Messy postmortem

An excellent podcast takes a look at Rogue One and Solo’s troubled productions

Messy postmortem
Image: Andrew Liptak

In December of 2015, I left my job at Norwich University and struck out as a freelance writer. It was a bit of a terrifying leap: I'd worked for six months at io9 as their weekend editor, and in June of 2016, I went from freelancing to full time editing at The Verge. My focus was on popular culture, and it was an exciting time to be covering film and TV: it was the moment that Disney was releasing its first Star Wars films. The Force Awakens came out in December 2015, and the first standalone film, Rogue One hit theaters a year later.

Rogue One had a famously convoluted production: in the summer of 2016, just as the publicity campaign for the film was heating up, news was breaking that Lucasfilm wasn't terribly happy with what director Gareth Edwards had shot, and was making some serious efforts to reshoot and retool the film. Ultimately, they brought in Tony Gilroy to do some rewriting and oversee the reshoots. Sitting behind the news desk, we saw some evidence of that: what we'd seen in the film's trailers was significantly different from what ended up getting released in theaters.

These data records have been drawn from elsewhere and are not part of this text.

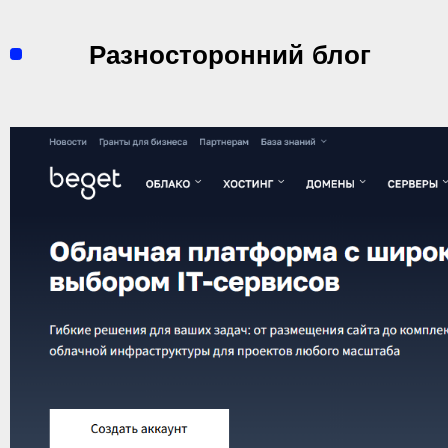
Перейти
к
Разносторонний блог
содержимому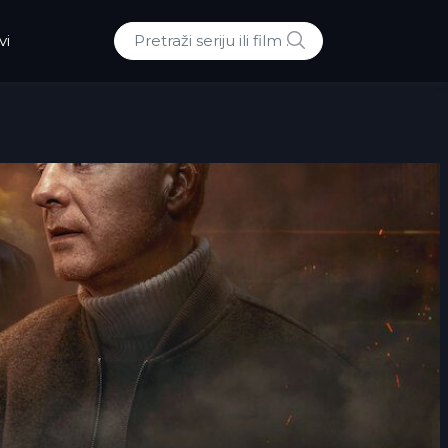
POTRAZI
vi
Traži: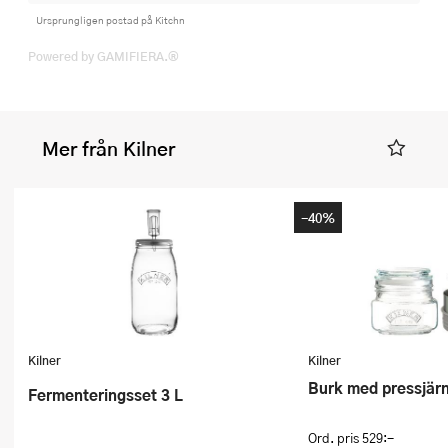
Ursprungligen postad på Kitchn
Powered by GAMIFIERA.®
Mer från Kilner
-40%
Kilner
Kilner
Burk med pressjärn
Fermenteringsset 3 L
Ord. pris
529:-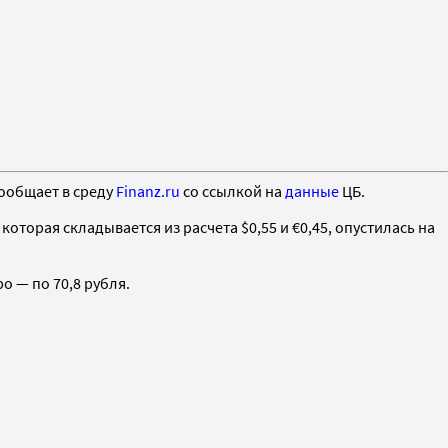
сообщает в среду
Finanz.ru
со ссылкой на
данные
ЦБ.
оторая складывается из расчета $0,55 и €0,45, опустилась на
ро — по 70,8 рубля.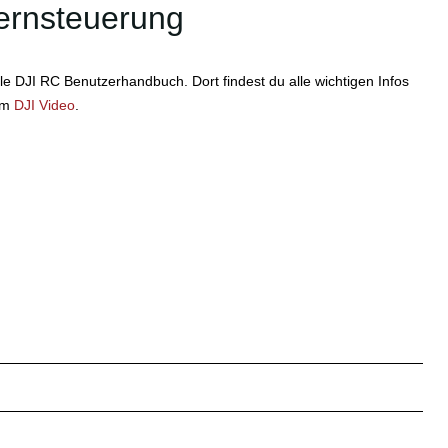
Fernsteuerung
e DJI RC Benutzerhandbuch. Dort findest du alle wichtigen Infos
um
DJI Video
.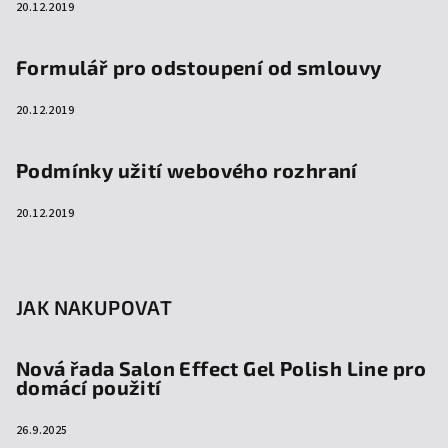
20.12.2019
Formulář pro odstoupení od smlouvy
20.12.2019
Podmínky užití webového rozhraní
20.12.2019
JAK NAKUPOVAT
Nová řada Salon Effect Gel Polish Line pro
domácí použití
26.9.2025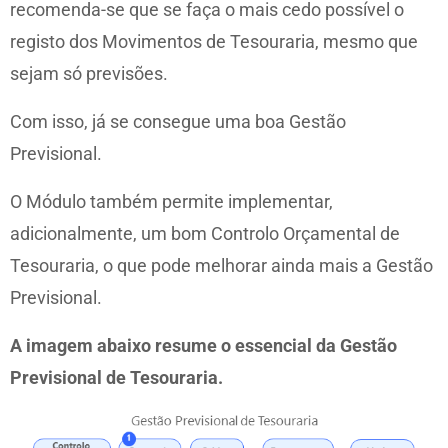
recomenda-se que se faça o mais cedo possível o
registo dos Movimentos de Tesouraria, mesmo que
sejam só previsões.
Com isso, já se consegue uma boa Gestão
Previsional.
O Módulo também permite implementar,
adicionalmente, um bom Controlo Orçamental de
Tesouraria, o que pode melhorar ainda mais a Gestão
Previsional.
A imagem abaixo resume o essencial da Gestão
Previsional de Tesouraria.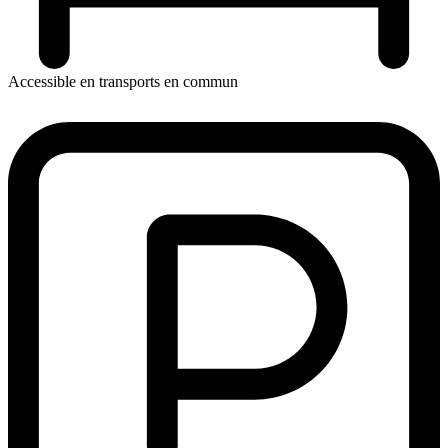
Accessible en transports en commun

After the film's release in December 2016, bits and pieces of that story came out: Edwards' style as a director was a bit too chaotic and while they had a lot of footage, the story really wasn't coming together in a satisfactory way. Lucasfilm brought in Gilroy, who later cast a pretty dire picture for what that original cut of the film was.

I've never really seen a good post-mortem of the film though, and that's why I was thrilled to come across a podcast that came out back in June 2022 called Going Rogue, (h/t to Mark S. in the TO Slack channel for digging it up!) which pretty much lays out the story of how Rogue One came to be and struggled its way through production.

‎Going Rogue: Going Rogue I: The Pitch on Apple Podcasts
‎Show Going Rogue, Ep Going Rogue I: The Pitch - Jul 24, 2022

I have a high bar for skepticism when it comes to internet-generated reactions to Star Wars stuff, but this particular production and host Tansy Gardam seems to have done a lot of research, going through public interviews that the film's crew gave and what could be gleaned from books like The Art of Rogue One. This particular season is six episodes, covering how the film was pitched by ILM Chief creative officer John Knoll, how the script came together, how Edwards shot it, the editing process, the reshoots, and release.

The result is a pretty fascinating picture of how this film came together. Gardam editorializes a little more than I would have in something like this, but she throws in a lot of good context for how Rogue One sits in alongside the productions of other Star Wars films. I'm reminded quite a bit of the book I read recently about the MCU and how that came together and it reinforces a useful lesson: blockbusters are messy, collaborative processes, and there's a lot of improvisation and making-it-up-as-you-go filmmaking that means the film studios set out to make is a bit different from what they finish with.

I’ve spoken a lot about Rogue One, but Gardam returned for a second, four-episode season that looks at the issues with Solo, the next standalone film and why that went off the rails. This one’s a little more straight-forward: issues between the directors Phil Lord and Chris Miller and writers Jonathan and Lawrence Kasdan over their filming style, the tone of the film they were working on, and how they were wildly diverging from the screenplay. Like the first season, it’s an excellent look into how a film is made.

All in all, the show is a really interesting listen.